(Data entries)

- - - - -

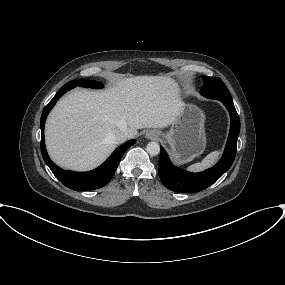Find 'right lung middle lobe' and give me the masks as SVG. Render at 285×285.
Returning <instances> with one entry per match:
<instances>
[{
	"mask_svg": "<svg viewBox=\"0 0 285 285\" xmlns=\"http://www.w3.org/2000/svg\"><path fill=\"white\" fill-rule=\"evenodd\" d=\"M66 86H69L70 88H74L75 86H83V87H91V88H102V85L99 82L91 81L87 79H80L76 81H70Z\"/></svg>",
	"mask_w": 285,
	"mask_h": 285,
	"instance_id": "dd1d6c3e",
	"label": "right lung middle lobe"
}]
</instances>
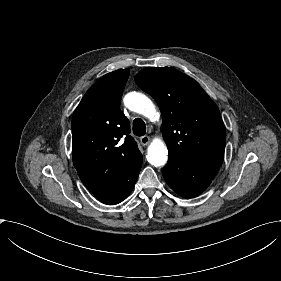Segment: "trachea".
I'll list each match as a JSON object with an SVG mask.
<instances>
[{"label":"trachea","mask_w":281,"mask_h":281,"mask_svg":"<svg viewBox=\"0 0 281 281\" xmlns=\"http://www.w3.org/2000/svg\"><path fill=\"white\" fill-rule=\"evenodd\" d=\"M133 133L139 137L145 135L146 125L142 119L136 118L133 121Z\"/></svg>","instance_id":"trachea-1"}]
</instances>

- - - - -

TASK GOAL → Set down every line above exactly, pictures excluded.

TASK SOLUTION →
Find 'right lung middle lobe' and give me the masks as SVG. Render at 285×285.
Returning <instances> with one entry per match:
<instances>
[{
	"mask_svg": "<svg viewBox=\"0 0 285 285\" xmlns=\"http://www.w3.org/2000/svg\"><path fill=\"white\" fill-rule=\"evenodd\" d=\"M66 86H69L70 88H74L75 86H83V87H91V88H102V85L99 82L91 81L87 79H80L76 81H70Z\"/></svg>",
	"mask_w": 285,
	"mask_h": 285,
	"instance_id": "dd1d6c3e",
	"label": "right lung middle lobe"
}]
</instances>
Segment: "trachea".
I'll list each match as a JSON object with an SVG mask.
<instances>
[{"label":"trachea","mask_w":281,"mask_h":281,"mask_svg":"<svg viewBox=\"0 0 281 281\" xmlns=\"http://www.w3.org/2000/svg\"><path fill=\"white\" fill-rule=\"evenodd\" d=\"M133 133L139 137L145 135L146 125L142 119L136 118L133 121Z\"/></svg>","instance_id":"trachea-1"}]
</instances>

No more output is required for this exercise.